Solopos Institute akan mendorong sekolah baik guru maupun pelajar SMA/SMK di Soloraya untuk meningkatkan produksi karya jurnalistik keberagaman di ruang publik.
Solopos.com, SOLO-Pelaksana program literasi keberagaman, Solopos Institute akan mendorong sekolah baik guru maupun pelajar SMA/SMK di Soloraya untuk meningkatkan produksi karya jurnalistik keberagaman di ruang publik.
Hal ini menjadi komitmen Solopos Institute sejak merancang program literasi keberagaman ini sejak satu tahun lalu.
“Produksi karya berbasis keberagaman ini penting agar ruang publik diwarnai karya-karya jurnalistik yang berkualitas. Hal ini bisa menjadi narasi tandingan atas konten-konten yang bernuansa intoleran,” ujar Manajer Solopos Institute, Sholahuddin, Senin (5/10/2020).
Solopos Institute meluncurkan program Internalisasi Literasi Keberagaman Melalui Jurnalisme untuk Guru dan Pelajar SMA/SMK di Soloraya sejak 3 Agustus lalu hingga 2 Agustus 2021 di delapan SMA/SMK masing-masing di Solo, Karanganyar, Klaten dan Sukoharjo.

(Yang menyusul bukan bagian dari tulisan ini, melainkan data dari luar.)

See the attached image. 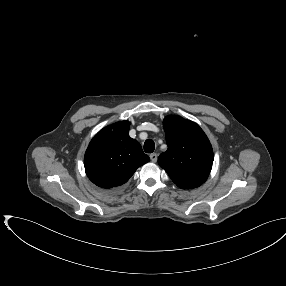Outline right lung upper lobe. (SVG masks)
<instances>
[{
  "instance_id": "right-lung-upper-lobe-1",
  "label": "right lung upper lobe",
  "mask_w": 286,
  "mask_h": 286,
  "mask_svg": "<svg viewBox=\"0 0 286 286\" xmlns=\"http://www.w3.org/2000/svg\"><path fill=\"white\" fill-rule=\"evenodd\" d=\"M128 121H121L99 131L91 140L84 166L89 179L98 187L109 190L126 183L149 157L140 143L129 137Z\"/></svg>"
}]
</instances>
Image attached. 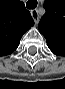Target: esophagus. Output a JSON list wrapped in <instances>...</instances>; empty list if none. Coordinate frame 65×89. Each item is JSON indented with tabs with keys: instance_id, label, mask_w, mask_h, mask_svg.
<instances>
[{
	"instance_id": "1",
	"label": "esophagus",
	"mask_w": 65,
	"mask_h": 89,
	"mask_svg": "<svg viewBox=\"0 0 65 89\" xmlns=\"http://www.w3.org/2000/svg\"><path fill=\"white\" fill-rule=\"evenodd\" d=\"M31 15H32V17H33L35 23H38V21H39L38 10H37V9L31 10Z\"/></svg>"
}]
</instances>
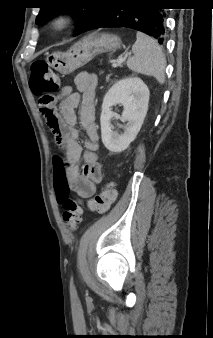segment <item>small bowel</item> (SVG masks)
Returning a JSON list of instances; mask_svg holds the SVG:
<instances>
[{
    "label": "small bowel",
    "mask_w": 213,
    "mask_h": 338,
    "mask_svg": "<svg viewBox=\"0 0 213 338\" xmlns=\"http://www.w3.org/2000/svg\"><path fill=\"white\" fill-rule=\"evenodd\" d=\"M75 86H64L58 94L59 125L63 131V144L66 150L64 161H55L54 170L66 171L70 189L82 199L91 198L96 191L95 184L101 182L102 171L98 161V133L94 115L95 89L97 76L83 72L76 76ZM81 104V106H80ZM80 106L79 117L76 109ZM80 123L85 132L84 147L79 143ZM82 159L83 166L79 167Z\"/></svg>",
    "instance_id": "c3829d8e"
}]
</instances>
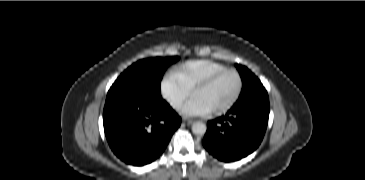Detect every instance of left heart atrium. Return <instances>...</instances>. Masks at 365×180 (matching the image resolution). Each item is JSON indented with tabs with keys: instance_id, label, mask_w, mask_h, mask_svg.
I'll return each instance as SVG.
<instances>
[{
	"instance_id": "obj_1",
	"label": "left heart atrium",
	"mask_w": 365,
	"mask_h": 180,
	"mask_svg": "<svg viewBox=\"0 0 365 180\" xmlns=\"http://www.w3.org/2000/svg\"><path fill=\"white\" fill-rule=\"evenodd\" d=\"M209 110L201 104L197 99H192L183 109L186 115H204Z\"/></svg>"
}]
</instances>
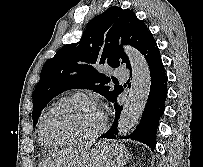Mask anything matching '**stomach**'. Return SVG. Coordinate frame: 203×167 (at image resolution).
Here are the masks:
<instances>
[{
  "label": "stomach",
  "mask_w": 203,
  "mask_h": 167,
  "mask_svg": "<svg viewBox=\"0 0 203 167\" xmlns=\"http://www.w3.org/2000/svg\"><path fill=\"white\" fill-rule=\"evenodd\" d=\"M127 157V153L123 149H113L112 146L101 143L87 153L79 167H120V160H127Z\"/></svg>",
  "instance_id": "obj_1"
}]
</instances>
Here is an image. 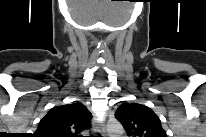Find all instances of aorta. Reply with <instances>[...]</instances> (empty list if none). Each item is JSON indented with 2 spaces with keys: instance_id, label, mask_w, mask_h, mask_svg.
I'll return each mask as SVG.
<instances>
[{
  "instance_id": "aorta-1",
  "label": "aorta",
  "mask_w": 206,
  "mask_h": 137,
  "mask_svg": "<svg viewBox=\"0 0 206 137\" xmlns=\"http://www.w3.org/2000/svg\"><path fill=\"white\" fill-rule=\"evenodd\" d=\"M110 137H119L123 134V126L119 122L110 123L107 127Z\"/></svg>"
}]
</instances>
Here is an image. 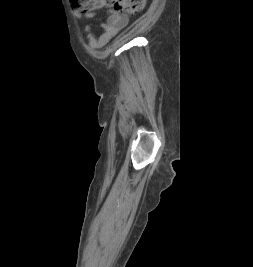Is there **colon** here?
Wrapping results in <instances>:
<instances>
[{
	"label": "colon",
	"instance_id": "obj_1",
	"mask_svg": "<svg viewBox=\"0 0 253 267\" xmlns=\"http://www.w3.org/2000/svg\"><path fill=\"white\" fill-rule=\"evenodd\" d=\"M71 7L81 12H90L102 7H112L123 13H137L145 5V0H70Z\"/></svg>",
	"mask_w": 253,
	"mask_h": 267
}]
</instances>
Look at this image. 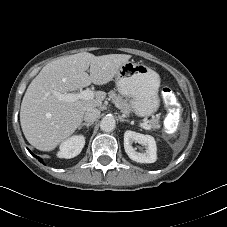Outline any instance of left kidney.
I'll use <instances>...</instances> for the list:
<instances>
[{"instance_id": "obj_1", "label": "left kidney", "mask_w": 227, "mask_h": 227, "mask_svg": "<svg viewBox=\"0 0 227 227\" xmlns=\"http://www.w3.org/2000/svg\"><path fill=\"white\" fill-rule=\"evenodd\" d=\"M133 142L145 146V152H137L132 146ZM124 149L130 159L139 163H154L157 159L156 142L150 135H144L130 130L126 131L124 133Z\"/></svg>"}]
</instances>
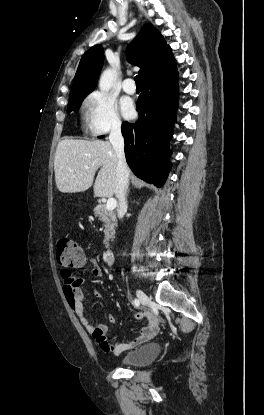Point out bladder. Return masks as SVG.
<instances>
[{
	"mask_svg": "<svg viewBox=\"0 0 264 415\" xmlns=\"http://www.w3.org/2000/svg\"><path fill=\"white\" fill-rule=\"evenodd\" d=\"M160 353V345L152 343L127 354L120 363L130 367H144L152 363Z\"/></svg>",
	"mask_w": 264,
	"mask_h": 415,
	"instance_id": "obj_1",
	"label": "bladder"
}]
</instances>
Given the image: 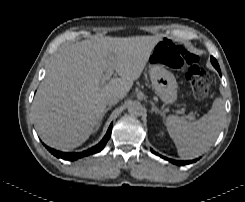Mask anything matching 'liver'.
I'll return each mask as SVG.
<instances>
[{"label": "liver", "instance_id": "obj_1", "mask_svg": "<svg viewBox=\"0 0 245 202\" xmlns=\"http://www.w3.org/2000/svg\"><path fill=\"white\" fill-rule=\"evenodd\" d=\"M159 40L156 36L93 37L60 48L32 107L42 141L62 151L83 144L99 123L107 95L128 94ZM111 61L120 78L102 84Z\"/></svg>", "mask_w": 245, "mask_h": 202}]
</instances>
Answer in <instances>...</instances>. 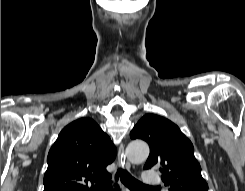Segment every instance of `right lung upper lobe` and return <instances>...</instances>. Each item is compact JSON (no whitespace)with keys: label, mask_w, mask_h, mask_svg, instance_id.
Returning a JSON list of instances; mask_svg holds the SVG:
<instances>
[{"label":"right lung upper lobe","mask_w":245,"mask_h":191,"mask_svg":"<svg viewBox=\"0 0 245 191\" xmlns=\"http://www.w3.org/2000/svg\"><path fill=\"white\" fill-rule=\"evenodd\" d=\"M116 153L109 136L94 120L73 121L60 132L48 153L44 191H100L111 182L106 167Z\"/></svg>","instance_id":"cb5924a9"}]
</instances>
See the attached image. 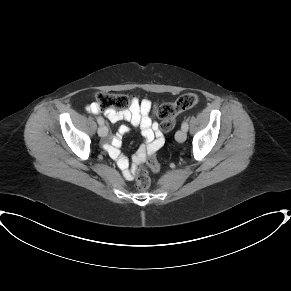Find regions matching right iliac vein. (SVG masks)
<instances>
[{
	"label": "right iliac vein",
	"instance_id": "obj_1",
	"mask_svg": "<svg viewBox=\"0 0 291 291\" xmlns=\"http://www.w3.org/2000/svg\"><path fill=\"white\" fill-rule=\"evenodd\" d=\"M107 134H108V129L106 126H100L98 128V135L100 137H105V136H107Z\"/></svg>",
	"mask_w": 291,
	"mask_h": 291
}]
</instances>
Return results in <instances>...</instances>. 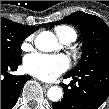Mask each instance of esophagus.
I'll use <instances>...</instances> for the list:
<instances>
[{"label": "esophagus", "instance_id": "34e87169", "mask_svg": "<svg viewBox=\"0 0 109 109\" xmlns=\"http://www.w3.org/2000/svg\"><path fill=\"white\" fill-rule=\"evenodd\" d=\"M43 86H44L45 88H49L51 85H50V84H43Z\"/></svg>", "mask_w": 109, "mask_h": 109}]
</instances>
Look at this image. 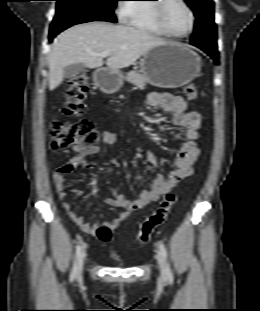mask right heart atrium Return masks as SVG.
<instances>
[{
  "label": "right heart atrium",
  "instance_id": "right-heart-atrium-1",
  "mask_svg": "<svg viewBox=\"0 0 260 311\" xmlns=\"http://www.w3.org/2000/svg\"><path fill=\"white\" fill-rule=\"evenodd\" d=\"M125 11V6L121 5L118 11L120 17L123 18V12Z\"/></svg>",
  "mask_w": 260,
  "mask_h": 311
}]
</instances>
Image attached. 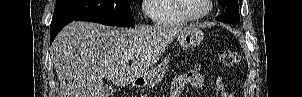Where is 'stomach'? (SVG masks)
<instances>
[{"label":"stomach","instance_id":"obj_1","mask_svg":"<svg viewBox=\"0 0 302 97\" xmlns=\"http://www.w3.org/2000/svg\"><path fill=\"white\" fill-rule=\"evenodd\" d=\"M203 37V33L199 28L189 27L179 33L178 41L182 47L191 48L199 45ZM168 65V61H164L160 65L150 69L148 73L137 78V85L147 88L158 85L165 76Z\"/></svg>","mask_w":302,"mask_h":97}]
</instances>
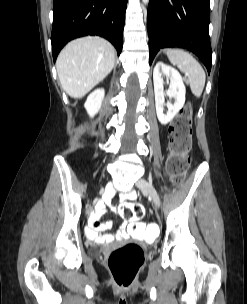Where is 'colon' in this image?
<instances>
[{
    "label": "colon",
    "instance_id": "1",
    "mask_svg": "<svg viewBox=\"0 0 247 304\" xmlns=\"http://www.w3.org/2000/svg\"><path fill=\"white\" fill-rule=\"evenodd\" d=\"M192 110L190 106L183 108L170 126L169 155L166 170L174 184H180L190 165ZM120 215L132 221L129 234L132 239L159 238L158 224L138 222L144 217V203H123L119 207ZM144 246H153V239H144ZM145 252L136 242H129L114 249L108 257V267L115 283L122 288L129 287L134 281L140 267L144 263Z\"/></svg>",
    "mask_w": 247,
    "mask_h": 304
}]
</instances>
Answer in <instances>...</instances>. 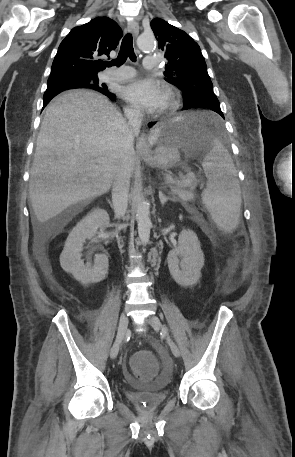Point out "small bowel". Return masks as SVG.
I'll use <instances>...</instances> for the list:
<instances>
[{
    "label": "small bowel",
    "instance_id": "small-bowel-1",
    "mask_svg": "<svg viewBox=\"0 0 295 457\" xmlns=\"http://www.w3.org/2000/svg\"><path fill=\"white\" fill-rule=\"evenodd\" d=\"M234 288H235V286H234L233 284H231V285L229 286V290H230V291H231V290H234Z\"/></svg>",
    "mask_w": 295,
    "mask_h": 457
}]
</instances>
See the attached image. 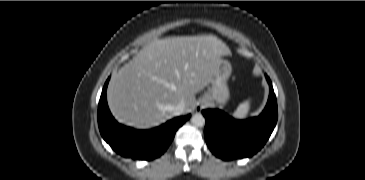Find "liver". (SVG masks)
I'll return each instance as SVG.
<instances>
[{
    "label": "liver",
    "mask_w": 365,
    "mask_h": 180,
    "mask_svg": "<svg viewBox=\"0 0 365 180\" xmlns=\"http://www.w3.org/2000/svg\"><path fill=\"white\" fill-rule=\"evenodd\" d=\"M230 55L215 35L181 36L148 43L111 78L107 99L114 117L137 128L157 126L195 107V94L211 83L222 56Z\"/></svg>",
    "instance_id": "6515ba94"
}]
</instances>
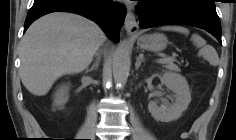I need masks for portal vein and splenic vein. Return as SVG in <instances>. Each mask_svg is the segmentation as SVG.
Here are the masks:
<instances>
[{
	"label": "portal vein and splenic vein",
	"mask_w": 236,
	"mask_h": 140,
	"mask_svg": "<svg viewBox=\"0 0 236 140\" xmlns=\"http://www.w3.org/2000/svg\"><path fill=\"white\" fill-rule=\"evenodd\" d=\"M158 62H173L175 61V57L164 56L157 60Z\"/></svg>",
	"instance_id": "1"
}]
</instances>
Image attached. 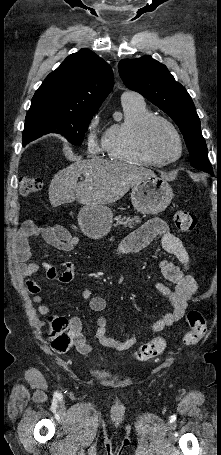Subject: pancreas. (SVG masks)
I'll list each match as a JSON object with an SVG mask.
<instances>
[{
    "label": "pancreas",
    "mask_w": 221,
    "mask_h": 455,
    "mask_svg": "<svg viewBox=\"0 0 221 455\" xmlns=\"http://www.w3.org/2000/svg\"><path fill=\"white\" fill-rule=\"evenodd\" d=\"M140 223H141V218L139 216H134V217L118 216V217H116V225L117 226L122 225L123 228H126V227L134 228V226H136L137 224H140Z\"/></svg>",
    "instance_id": "1"
}]
</instances>
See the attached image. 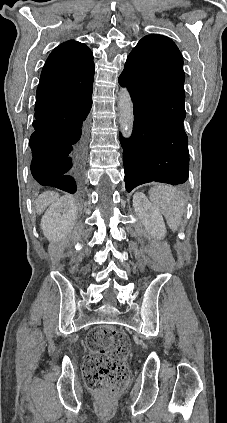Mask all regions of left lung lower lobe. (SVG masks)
Returning <instances> with one entry per match:
<instances>
[{
	"instance_id": "left-lung-lower-lobe-1",
	"label": "left lung lower lobe",
	"mask_w": 227,
	"mask_h": 423,
	"mask_svg": "<svg viewBox=\"0 0 227 423\" xmlns=\"http://www.w3.org/2000/svg\"><path fill=\"white\" fill-rule=\"evenodd\" d=\"M119 83L127 87L134 106L132 135L120 138L126 190L151 181L184 183L189 169L185 112H162L152 105L148 91L122 80Z\"/></svg>"
}]
</instances>
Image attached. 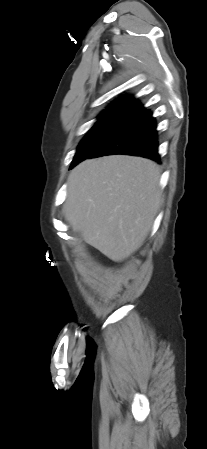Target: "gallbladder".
I'll list each match as a JSON object with an SVG mask.
<instances>
[{"label": "gallbladder", "mask_w": 207, "mask_h": 449, "mask_svg": "<svg viewBox=\"0 0 207 449\" xmlns=\"http://www.w3.org/2000/svg\"><path fill=\"white\" fill-rule=\"evenodd\" d=\"M77 236H78L79 238L82 237L80 232H77Z\"/></svg>", "instance_id": "1"}]
</instances>
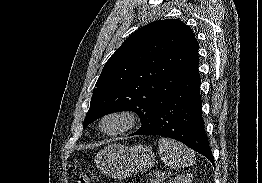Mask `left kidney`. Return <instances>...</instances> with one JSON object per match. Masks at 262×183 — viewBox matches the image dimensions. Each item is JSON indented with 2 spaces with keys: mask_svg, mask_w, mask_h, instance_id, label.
<instances>
[{
  "mask_svg": "<svg viewBox=\"0 0 262 183\" xmlns=\"http://www.w3.org/2000/svg\"><path fill=\"white\" fill-rule=\"evenodd\" d=\"M193 175L190 173L181 174L169 180L168 183H192Z\"/></svg>",
  "mask_w": 262,
  "mask_h": 183,
  "instance_id": "left-kidney-1",
  "label": "left kidney"
}]
</instances>
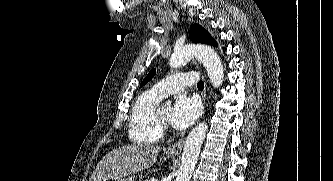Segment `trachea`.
I'll use <instances>...</instances> for the list:
<instances>
[{
	"mask_svg": "<svg viewBox=\"0 0 333 181\" xmlns=\"http://www.w3.org/2000/svg\"><path fill=\"white\" fill-rule=\"evenodd\" d=\"M197 88L200 89V90H203V88H204V82L203 81H199L198 84H197Z\"/></svg>",
	"mask_w": 333,
	"mask_h": 181,
	"instance_id": "trachea-1",
	"label": "trachea"
}]
</instances>
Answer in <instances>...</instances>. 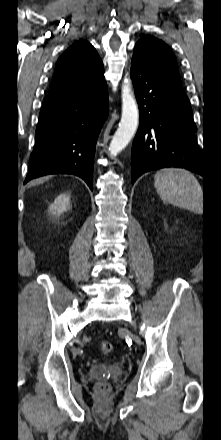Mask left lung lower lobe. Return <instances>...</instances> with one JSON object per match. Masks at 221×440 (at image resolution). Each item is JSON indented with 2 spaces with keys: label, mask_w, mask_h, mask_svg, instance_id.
<instances>
[{
  "label": "left lung lower lobe",
  "mask_w": 221,
  "mask_h": 440,
  "mask_svg": "<svg viewBox=\"0 0 221 440\" xmlns=\"http://www.w3.org/2000/svg\"><path fill=\"white\" fill-rule=\"evenodd\" d=\"M131 78L140 124L131 154L132 183L145 172L179 167L205 177V160L197 146L190 102L181 83L152 70L136 53Z\"/></svg>",
  "instance_id": "0a47b994"
}]
</instances>
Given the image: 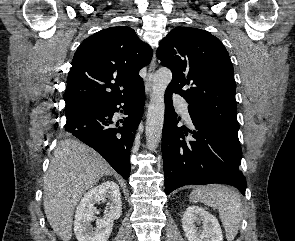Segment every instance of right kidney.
<instances>
[{
	"instance_id": "ca27d5eb",
	"label": "right kidney",
	"mask_w": 295,
	"mask_h": 241,
	"mask_svg": "<svg viewBox=\"0 0 295 241\" xmlns=\"http://www.w3.org/2000/svg\"><path fill=\"white\" fill-rule=\"evenodd\" d=\"M100 201H108L109 208L104 218L94 214V205ZM122 214V202L119 186L113 181H106L91 188L77 206L74 221V232L78 241H107L114 220ZM96 220V227L91 222Z\"/></svg>"
}]
</instances>
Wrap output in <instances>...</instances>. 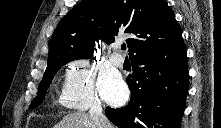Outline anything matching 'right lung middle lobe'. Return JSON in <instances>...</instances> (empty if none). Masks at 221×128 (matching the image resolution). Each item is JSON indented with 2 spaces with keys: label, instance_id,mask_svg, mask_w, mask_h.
I'll use <instances>...</instances> for the list:
<instances>
[{
  "label": "right lung middle lobe",
  "instance_id": "dd1d6c3e",
  "mask_svg": "<svg viewBox=\"0 0 221 128\" xmlns=\"http://www.w3.org/2000/svg\"><path fill=\"white\" fill-rule=\"evenodd\" d=\"M79 58H72V59H65L57 63L49 64L47 65V69L44 73L43 79L40 83L39 89H38V94L36 98L33 100V102L30 105V108H35L38 106L41 101L43 100L46 90L48 89L54 75L57 73V71L66 63L72 60H76Z\"/></svg>",
  "mask_w": 221,
  "mask_h": 128
}]
</instances>
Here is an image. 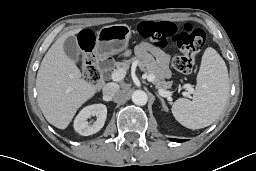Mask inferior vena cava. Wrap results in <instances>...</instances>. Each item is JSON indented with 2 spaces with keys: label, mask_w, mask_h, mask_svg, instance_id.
<instances>
[{
  "label": "inferior vena cava",
  "mask_w": 256,
  "mask_h": 171,
  "mask_svg": "<svg viewBox=\"0 0 256 171\" xmlns=\"http://www.w3.org/2000/svg\"><path fill=\"white\" fill-rule=\"evenodd\" d=\"M119 91V86L116 83H107L103 87V96L107 100L113 99Z\"/></svg>",
  "instance_id": "602c4592"
}]
</instances>
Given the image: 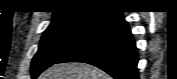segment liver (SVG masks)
<instances>
[{"label": "liver", "instance_id": "6515ba94", "mask_svg": "<svg viewBox=\"0 0 177 79\" xmlns=\"http://www.w3.org/2000/svg\"><path fill=\"white\" fill-rule=\"evenodd\" d=\"M102 70L86 63L55 64L44 71L40 79H109Z\"/></svg>", "mask_w": 177, "mask_h": 79}]
</instances>
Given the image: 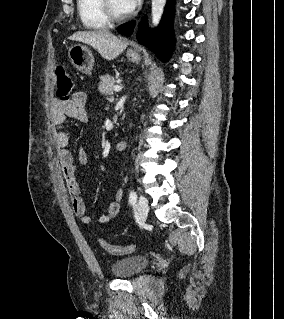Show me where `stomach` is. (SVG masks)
I'll use <instances>...</instances> for the list:
<instances>
[{"mask_svg": "<svg viewBox=\"0 0 284 319\" xmlns=\"http://www.w3.org/2000/svg\"><path fill=\"white\" fill-rule=\"evenodd\" d=\"M68 56L71 63L79 71L84 74H91L94 65V57L88 47L81 44H74L69 48ZM126 56L128 60L133 63H139L141 61V57L138 53L128 52Z\"/></svg>", "mask_w": 284, "mask_h": 319, "instance_id": "1", "label": "stomach"}]
</instances>
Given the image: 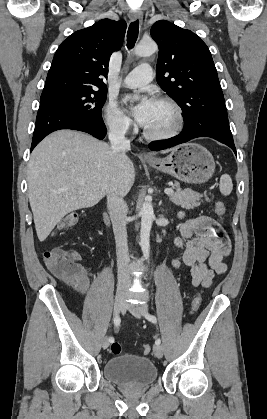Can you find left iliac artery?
Masks as SVG:
<instances>
[{
  "label": "left iliac artery",
  "mask_w": 267,
  "mask_h": 419,
  "mask_svg": "<svg viewBox=\"0 0 267 419\" xmlns=\"http://www.w3.org/2000/svg\"><path fill=\"white\" fill-rule=\"evenodd\" d=\"M143 315L150 322H152V323H156L157 322V319H156V317L154 315H151L149 313H144ZM160 343H161V340L160 339H156L155 344L160 345Z\"/></svg>",
  "instance_id": "left-iliac-artery-1"
}]
</instances>
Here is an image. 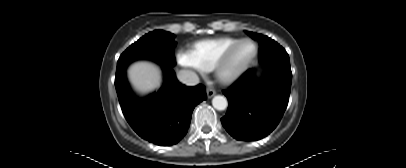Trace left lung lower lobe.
<instances>
[{
  "mask_svg": "<svg viewBox=\"0 0 406 168\" xmlns=\"http://www.w3.org/2000/svg\"><path fill=\"white\" fill-rule=\"evenodd\" d=\"M260 78L256 69L247 70L228 90L223 91L229 106L221 122L237 140H260L280 122L289 100L292 73L290 64L266 62Z\"/></svg>",
  "mask_w": 406,
  "mask_h": 168,
  "instance_id": "obj_1",
  "label": "left lung lower lobe"
}]
</instances>
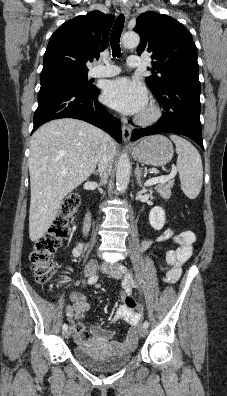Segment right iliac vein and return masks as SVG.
<instances>
[{
    "label": "right iliac vein",
    "mask_w": 227,
    "mask_h": 396,
    "mask_svg": "<svg viewBox=\"0 0 227 396\" xmlns=\"http://www.w3.org/2000/svg\"><path fill=\"white\" fill-rule=\"evenodd\" d=\"M98 269H99V263L95 260L90 261L85 269V276H87V277L94 276ZM71 332H72L71 328H67L63 332V337L69 338L71 335Z\"/></svg>",
    "instance_id": "right-iliac-vein-1"
}]
</instances>
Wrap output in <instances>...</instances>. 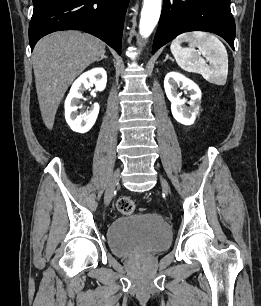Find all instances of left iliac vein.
Returning <instances> with one entry per match:
<instances>
[{
    "label": "left iliac vein",
    "mask_w": 261,
    "mask_h": 306,
    "mask_svg": "<svg viewBox=\"0 0 261 306\" xmlns=\"http://www.w3.org/2000/svg\"><path fill=\"white\" fill-rule=\"evenodd\" d=\"M160 180H161V184H162L163 189H164L167 193H170V187H169L167 181H166L163 177H160Z\"/></svg>",
    "instance_id": "obj_1"
}]
</instances>
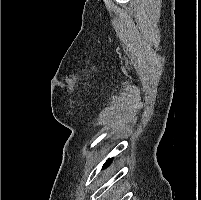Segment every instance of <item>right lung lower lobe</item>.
I'll return each instance as SVG.
<instances>
[{
  "instance_id": "obj_1",
  "label": "right lung lower lobe",
  "mask_w": 201,
  "mask_h": 200,
  "mask_svg": "<svg viewBox=\"0 0 201 200\" xmlns=\"http://www.w3.org/2000/svg\"><path fill=\"white\" fill-rule=\"evenodd\" d=\"M112 162V158L108 159L105 164L103 165V169L106 168L107 166H109V164Z\"/></svg>"
}]
</instances>
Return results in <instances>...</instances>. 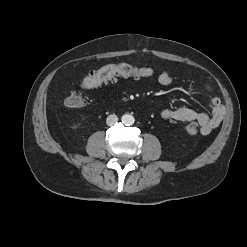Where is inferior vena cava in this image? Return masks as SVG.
I'll return each instance as SVG.
<instances>
[{"mask_svg":"<svg viewBox=\"0 0 247 247\" xmlns=\"http://www.w3.org/2000/svg\"><path fill=\"white\" fill-rule=\"evenodd\" d=\"M118 121V117L115 114H111L107 117L106 123L108 126L114 125Z\"/></svg>","mask_w":247,"mask_h":247,"instance_id":"602c4592","label":"inferior vena cava"}]
</instances>
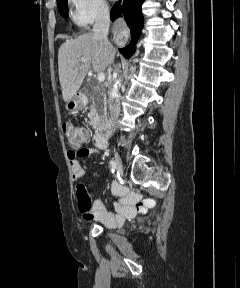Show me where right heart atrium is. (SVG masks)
I'll return each mask as SVG.
<instances>
[{"mask_svg":"<svg viewBox=\"0 0 240 288\" xmlns=\"http://www.w3.org/2000/svg\"><path fill=\"white\" fill-rule=\"evenodd\" d=\"M74 20L80 26L107 18L109 7L105 0H71Z\"/></svg>","mask_w":240,"mask_h":288,"instance_id":"1","label":"right heart atrium"}]
</instances>
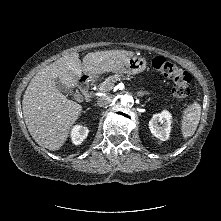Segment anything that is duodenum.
Instances as JSON below:
<instances>
[{
	"instance_id": "410a0bca",
	"label": "duodenum",
	"mask_w": 221,
	"mask_h": 221,
	"mask_svg": "<svg viewBox=\"0 0 221 221\" xmlns=\"http://www.w3.org/2000/svg\"><path fill=\"white\" fill-rule=\"evenodd\" d=\"M89 80L85 75L79 80V87L86 97H89Z\"/></svg>"
}]
</instances>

Program ini diawali riset baseline literasi keberagaman pada 9-19 September lalu dengan 402 responden dari guru dan pelajar.
Riset untuk mencari data pengetahuan toleransi, keberagaman, literasi praktik jurnalistik di sekolah. Pada Selasa (29/9/2020) pekan lalu hasil riset dipresentasikan di hadapan 32 guru calon fasilitator dan kepala sekolah yang menjadi lokasi program.
Temuan Penting
Pada workshop melalui aplikasi Zoom ini juga mengundang perwakilan dari Dinas Pendidikan dan Kebudayaan Provinsi Jawa Tengah.
Project Officer Program Literasi Keberagaman, Amar Benni Nugroho, mengatakan banyak temuan menarik di riset baseline. Temuan-temuan ini akan menjadi masukan penting tim pennyusun modul literasi keberagaman agar sesuai kebutuhan sekolah.
Beberapa temuan penting itu antara lain masih sedikitnya produk jurnalistik keberagaman baik karya guru maupun siswa.
“Di kalangan guru baru 8% yang pernah membuat karya jurnalistik keberagaman, sedangkan di kalangan pelajar 17%. Sisanya belum pernah,” jelas Benni saat mempresentasikan hasil riset baseline.
Masih minimnya karya jurnalistik keberagaman ini karena tema-tema keberagaman masih dinilai sensitif oleh komunitas sekolah.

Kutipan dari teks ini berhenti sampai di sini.